What the task requires |
Scan the data for "독점하기" and copy the lines it appears in.

---------- Material provided ----------

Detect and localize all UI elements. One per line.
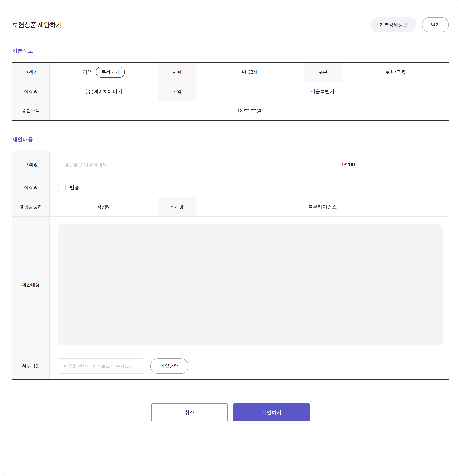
table-row: 영업담당자 김경태 회사명 블루라이언스 <box>12 197 449 217</box>
age-label: 연령 <box>158 62 196 82</box>
submit-proposal-button[interactable]: 제안하기 <box>233 403 310 421</box>
customer-name-label: 고객명 <box>12 62 50 82</box>
attachment-cell: 파일선택 <box>50 353 449 380</box>
total-income-value: 18,***,***원 <box>50 101 449 120</box>
table-row: 고객명 0/200 <box>12 151 449 178</box>
proposal-content-cell <box>50 217 449 353</box>
workplace-value: (주)에이치에너지 <box>50 82 158 101</box>
proposal-content-textarea[interactable] <box>58 224 443 345</box>
sales-manager-value: 김경태 <box>50 197 158 217</box>
table-row: 직장명 발송 <box>12 178 449 197</box>
age-value: 만 33세 <box>196 62 304 82</box>
customer-name-value: 김** <box>83 69 91 76</box>
char-count-max: /200 <box>345 162 355 167</box>
workplace-label: 직장명 <box>12 82 50 101</box>
region-value: 서울특별시 <box>196 82 449 101</box>
customer-name-cell: 김** 독점하기 <box>50 62 158 82</box>
proposal-table: 고객명 0/200 직장명 발송 영업담당자 김경태 회사명 블루라이언스 제안… <box>12 151 449 380</box>
cancel-button[interactable]: 취소 <box>151 403 228 421</box>
proposal-heading: 제안내용 <box>12 136 449 143</box>
proposal-name-label: 고객명 <box>12 151 50 178</box>
modal-header: 보험상품 제안하기 기본상세정보 닫기 <box>12 0 449 32</box>
attachment-label: 첨부파일 <box>12 353 50 380</box>
company-name-label: 회사명 <box>158 197 196 217</box>
category-label: 구분 <box>304 62 342 82</box>
char-count-current: 0 <box>342 162 345 167</box>
basic-info-table: 고객명 김** 독점하기 연령 만 33세 구분 보험/금융 직장명 (주)에이… <box>12 62 449 121</box>
file-select-button[interactable]: 파일선택 <box>150 358 189 374</box>
basic-info-heading: 기본정보 <box>12 47 449 54</box>
table-row: 종합소득 18,***,***원 <box>12 101 449 120</box>
company-name-value: 블루라이언스 <box>196 197 449 217</box>
table-row: 고객명 김** 독점하기 연령 만 33세 구분 보험/금융 <box>12 62 449 82</box>
char-counter: 0/200 <box>342 162 355 167</box>
send-row-label: 직장명 <box>12 178 50 197</box>
page-title: 보험상품 제안하기 <box>12 21 62 29</box>
proposal-name-input[interactable] <box>58 157 334 172</box>
sales-manager-label: 영업담당자 <box>12 197 50 217</box>
proposal-content-label: 제안내용 <box>12 217 50 353</box>
table-row: 첨부파일 파일선택 <box>12 353 449 380</box>
table-row: 제안내용 <box>12 217 449 353</box>
footer-actions: 취소 제안하기 <box>12 403 449 421</box>
category-value: 보험/금융 <box>342 62 449 82</box>
basic-detail-info-button[interactable]: 기본상세정보 <box>371 17 416 32</box>
table-row: 직장명 (주)에이치에너지 지역 서울특별시 <box>12 82 449 101</box>
header-actions: 기본상세정보 닫기 <box>371 17 449 32</box>
send-checkbox[interactable] <box>58 184 66 191</box>
proposal-name-cell: 0/200 <box>50 151 449 178</box>
close-button[interactable]: 닫기 <box>422 17 449 32</box>
send-cell: 발송 <box>50 178 449 197</box>
propose-insurance-modal: 보험상품 제안하기 기본상세정보 닫기 기본정보 고객명 김** 독점하기 연령… <box>0 0 461 476</box>
region-label: 지역 <box>158 82 196 101</box>
total-income-label: 종합소득 <box>12 101 50 120</box>
send-checkbox-label: 발송 <box>70 184 79 191</box>
attachment-filename-input[interactable] <box>58 358 144 374</box>
exclusive-button[interactable]: 독점하기 <box>96 67 125 78</box>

----------

Answer section |
customer-name-cell: 김** 독점하기 <box>50 62 158 82</box>
basic-info-table: 고객명 김** 독점하기 연령 만 33세 구분 보험/금융 직장명 (주)에이… <box>12 62 449 121</box>
table-row: 고객명 김** 독점하기 연령 만 33세 구분 보험/금융 <box>12 62 449 82</box>
propose-insurance-modal: 보험상품 제안하기 기본상세정보 닫기 기본정보 고객명 김** 독점하기 연령… <box>0 0 461 476</box>
exclusive-button[interactable]: 독점하기 <box>96 67 125 78</box>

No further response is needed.